Making the best Medicare plan choices when there are too many choices
They say variety is the spice of life but the average Medicare beneficiary must choose between 18 private Medicare Advantage plans and 35 stand-alone Part D drug plan options. The point of all those options is to make it possible to make choices that will allow you to have the best coverage for your situation. That should be a good thing, but as Barry Schwartz argues in a Ted Talk called the Paradox of choice, too many choices affect us by causing paralysis.
That’s precisely what a recent Kaiser Family Foundation briefing and panel discussion looked at. They wanted to know whether the excess of options mean that many people end up being “sticky” that is they don’t switch plans even when switching has obvious benefits. Rather than consumers using their influence to force plan providers to create better plans at better prices as was first intended, the Kaiser Family Foundation’s research found that nearly half of consumers (41 percent) find the plethora of options too confusing and nearly 20 percent weren’t even willing to choose.
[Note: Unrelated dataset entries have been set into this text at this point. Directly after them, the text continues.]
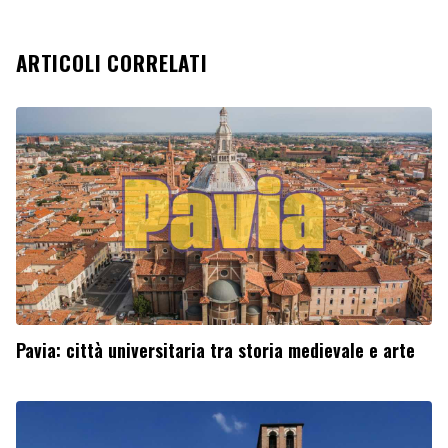
ARTICOLI CORRELATI
Pavia: città universitaria tra storia medievale e arte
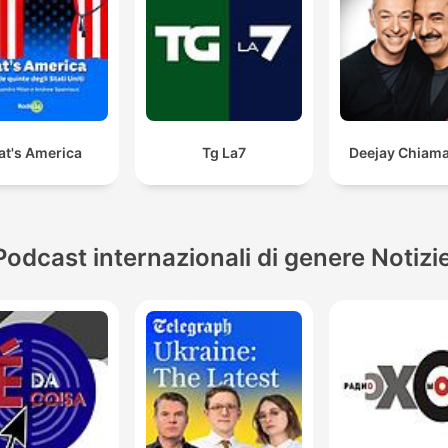
at's America
Tg La7
Deejay Chiama 
Podcast internazionali di genere Notizi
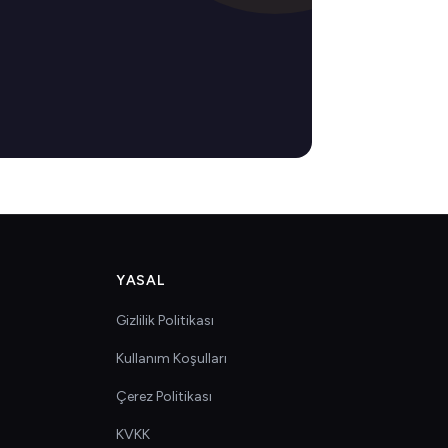
YASAL
Gizlilik Politikası
Kullanım Koşulları
Çerez Politikası
KVKK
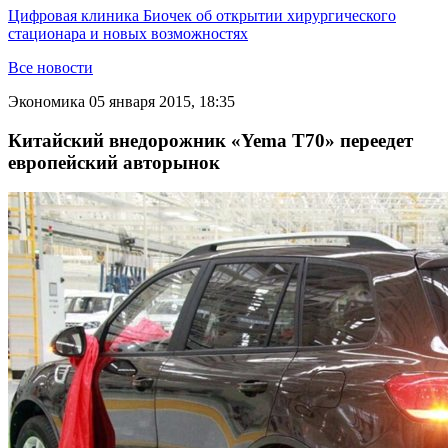
Цифровая клиника Биочек об открытии хирургического
стационара и новых возможностях
Все новости
Экономика
05 января 2015, 18:35
Китайский внедорожник «Yema T70» переедет
европейский авторынок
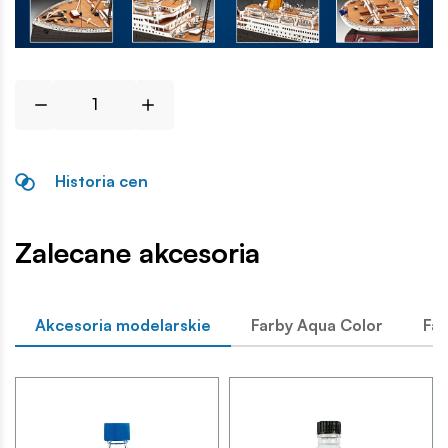
Historia cen
Zalecane akcesoria
Akcesoria modelarskie
Farby Aqua Color
Far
At the briefing, Schwartz offered that people didn’t just have problems choosing when they were inundated with too many choices, they make sub-optimal choices. In other words, the more choices people had the more likely they were to make poor choices and the less likely they would be satisfied with their choices. “The trick,” he said, “is to find the sweet spot.” That is, find the spot in which the architecture of choice is such that when people are “paralyzed” because of the number of options, they automatically get the best option.
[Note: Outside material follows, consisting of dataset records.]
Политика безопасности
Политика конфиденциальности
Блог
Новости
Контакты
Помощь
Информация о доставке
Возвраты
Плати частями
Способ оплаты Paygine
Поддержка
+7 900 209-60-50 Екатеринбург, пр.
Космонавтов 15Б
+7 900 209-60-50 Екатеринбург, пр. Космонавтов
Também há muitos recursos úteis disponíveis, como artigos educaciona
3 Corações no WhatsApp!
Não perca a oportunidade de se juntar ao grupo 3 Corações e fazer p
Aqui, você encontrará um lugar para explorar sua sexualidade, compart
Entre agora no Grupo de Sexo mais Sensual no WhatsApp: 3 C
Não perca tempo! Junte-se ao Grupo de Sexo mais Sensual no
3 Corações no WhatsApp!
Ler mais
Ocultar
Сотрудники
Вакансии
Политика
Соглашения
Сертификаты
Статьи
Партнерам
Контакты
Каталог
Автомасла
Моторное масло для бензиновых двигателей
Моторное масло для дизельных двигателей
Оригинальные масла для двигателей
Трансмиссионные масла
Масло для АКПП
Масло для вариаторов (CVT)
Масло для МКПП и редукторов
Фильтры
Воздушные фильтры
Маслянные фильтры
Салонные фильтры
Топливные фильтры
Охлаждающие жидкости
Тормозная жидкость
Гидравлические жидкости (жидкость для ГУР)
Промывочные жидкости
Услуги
Well, no one in Medicare has created that architecture yet. This means that it continues to be up to the individual to sift through their options, so I’ve rounded up some suggestions about how to make choices, here and here. But, I have some suggestions of my own and here they are:
Medicare choices don’t have to be made until October at the earliest. So right now, when there isn’t any pressure and you’re not worried about the holidays or whatever else you worry about in October through December, begin writing down what you like and don’t like about your current plan. If you aren’t on a plan, write down what you need in a plan. Currently, there’s no information to compare it to. The plans available now may not be available when Medicare enrollment comes around. For sure, the prices will not be. Even some of the companies will not be. That means that right now, you cannot make a wrong decision so there is no pressure. Without any pressure to decide you can look at whether your medications have changed or whether your new plan will need to cover new symptoms, illnesses, or problems. Write down the things you have to have, the things you want to have and the things that don’t make a bit of difference to you because you’ll never use them.
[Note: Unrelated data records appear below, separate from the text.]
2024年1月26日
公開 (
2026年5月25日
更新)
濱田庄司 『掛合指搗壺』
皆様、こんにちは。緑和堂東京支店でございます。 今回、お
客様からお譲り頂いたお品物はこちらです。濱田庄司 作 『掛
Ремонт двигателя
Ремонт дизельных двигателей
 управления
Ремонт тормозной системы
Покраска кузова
Why am I pushing beginning a decision process now when you can’t even make a decision that matters for several months? One day, I was at a networking meeting for providers. The people there represented government agencies, senior housing specialists and the like. Across the board, people had seen seniors choose plans that didn’t work for them because they were too expensive, didn’t cover the right medications or other medical needs, or forced them to go to providers that were too far away and therefore reduced the likelihood that they would visit that provider except in cases of dire emergency. I suspect when a year comes around we’ll experience the same problem for those people choosing health insurance through their state’s marketplace. So what do you do when you have to eat an elephant? You eat it a bit at a time. That’s what I’m recommending. Cut up this elephant to bite size pieces. Then when Oct. 15 comes around, you’ll know what you need in a plan to stay your healthiest—physically, mentally and financially.